:: The data ::

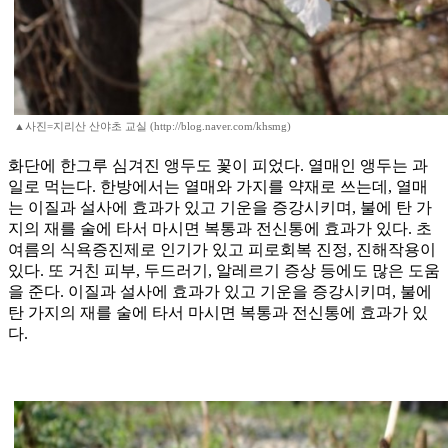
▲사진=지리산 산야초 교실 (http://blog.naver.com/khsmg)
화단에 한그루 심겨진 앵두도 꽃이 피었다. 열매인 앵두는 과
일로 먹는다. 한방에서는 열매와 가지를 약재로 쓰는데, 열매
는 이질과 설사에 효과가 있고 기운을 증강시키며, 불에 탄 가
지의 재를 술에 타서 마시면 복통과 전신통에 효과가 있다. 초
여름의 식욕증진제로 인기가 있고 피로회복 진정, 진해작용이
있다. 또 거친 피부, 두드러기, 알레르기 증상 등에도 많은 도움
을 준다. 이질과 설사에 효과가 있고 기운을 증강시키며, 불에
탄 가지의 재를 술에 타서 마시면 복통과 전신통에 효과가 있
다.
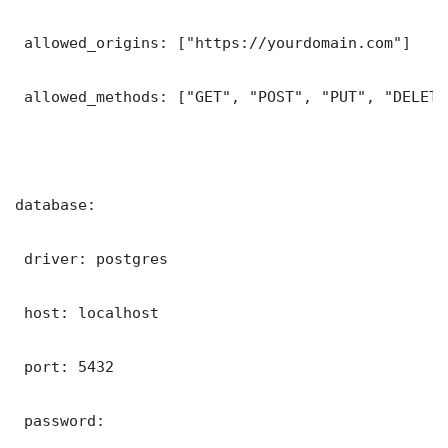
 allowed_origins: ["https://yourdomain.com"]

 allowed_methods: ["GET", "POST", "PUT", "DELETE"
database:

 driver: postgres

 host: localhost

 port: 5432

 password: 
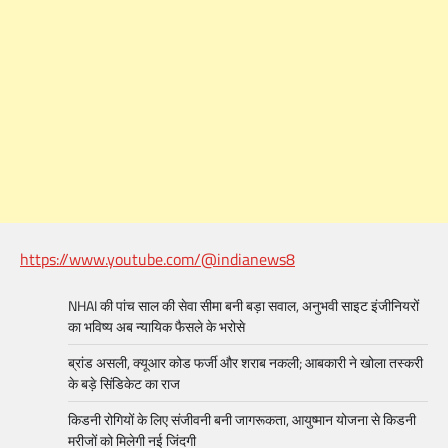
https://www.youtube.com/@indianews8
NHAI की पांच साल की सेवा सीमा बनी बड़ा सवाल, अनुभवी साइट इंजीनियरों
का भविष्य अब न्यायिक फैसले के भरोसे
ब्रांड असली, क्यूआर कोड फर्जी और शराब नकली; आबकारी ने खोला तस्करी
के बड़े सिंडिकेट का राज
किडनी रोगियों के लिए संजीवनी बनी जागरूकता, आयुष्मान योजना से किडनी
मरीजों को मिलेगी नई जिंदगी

:::
:: The data ::

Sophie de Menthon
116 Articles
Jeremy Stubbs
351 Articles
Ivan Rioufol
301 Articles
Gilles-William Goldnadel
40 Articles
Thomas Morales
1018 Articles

:::
:: The data ::

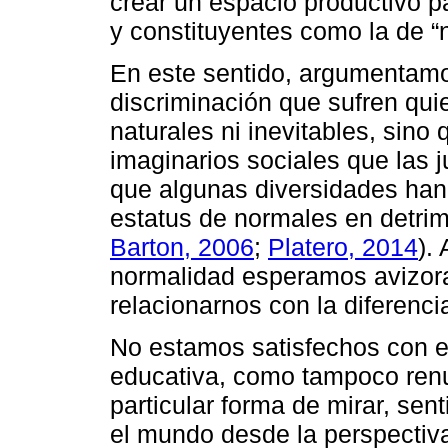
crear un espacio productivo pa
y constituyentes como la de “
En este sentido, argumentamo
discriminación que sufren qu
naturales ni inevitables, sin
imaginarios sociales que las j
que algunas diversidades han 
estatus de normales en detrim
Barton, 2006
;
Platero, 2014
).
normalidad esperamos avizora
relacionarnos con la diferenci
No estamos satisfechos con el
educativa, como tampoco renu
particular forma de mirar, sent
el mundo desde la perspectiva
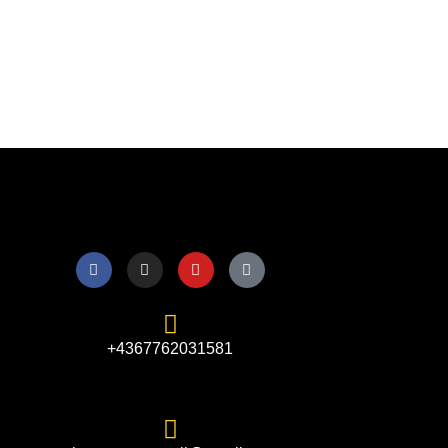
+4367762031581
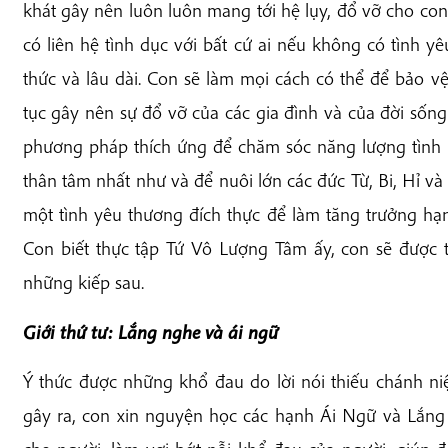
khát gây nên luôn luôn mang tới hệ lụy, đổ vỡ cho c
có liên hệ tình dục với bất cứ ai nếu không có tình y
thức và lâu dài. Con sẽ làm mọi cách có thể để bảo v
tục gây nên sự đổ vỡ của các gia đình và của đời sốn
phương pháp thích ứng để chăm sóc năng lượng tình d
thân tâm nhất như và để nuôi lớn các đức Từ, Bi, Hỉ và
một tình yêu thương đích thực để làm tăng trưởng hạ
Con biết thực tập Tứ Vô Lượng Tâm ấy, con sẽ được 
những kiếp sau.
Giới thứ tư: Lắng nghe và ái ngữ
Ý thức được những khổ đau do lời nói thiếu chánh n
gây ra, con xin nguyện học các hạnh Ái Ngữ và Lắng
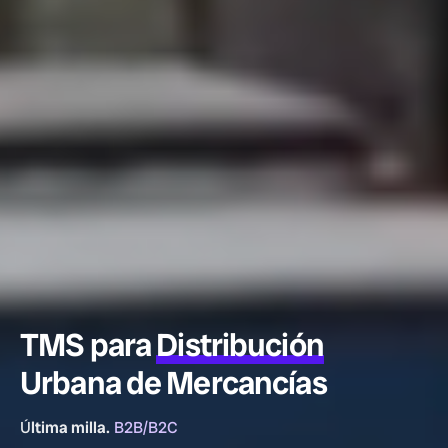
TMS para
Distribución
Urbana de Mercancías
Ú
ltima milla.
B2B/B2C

:::

Problem details:
Look above for the line with "을 준다. 이질과 설사에 효과가 있고 기운을 증강시키며, 불에" and the line with "मरीजों को मिलेगी नई जिंदगी". Give again exactly those two lines and all lines between them, pictures excluded.

Task result:
을 준다. 이질과 설사에 효과가 있고 기운을 증강시키며, 불에
탄 가지의 재를 술에 타서 마시면 복통과 전신통에 효과가 있
다.
 allowed_origins: ["https://yourdomain.com"]

 allowed_methods: ["GET", "POST", "PUT", "DELETE"
database:

 driver: postgres

 host: localhost

 port: 5432

 password: 
https://www.youtube.com/@indianews8
NHAI की पांच साल की सेवा सीमा बनी बड़ा सवाल, अनुभवी साइट इंजीनियरों
का भविष्य अब न्यायिक फैसले के भरोसे
ब्रांड असली, क्यूआर कोड फर्जी और शराब नकली; आबकारी ने खोला तस्करी
के बड़े सिंडिकेट का राज
किडनी रोगियों के लिए संजीवनी बनी जागरूकता, आयुष्मान योजना से किडनी
मरीजों को मिलेगी नई जिंदगी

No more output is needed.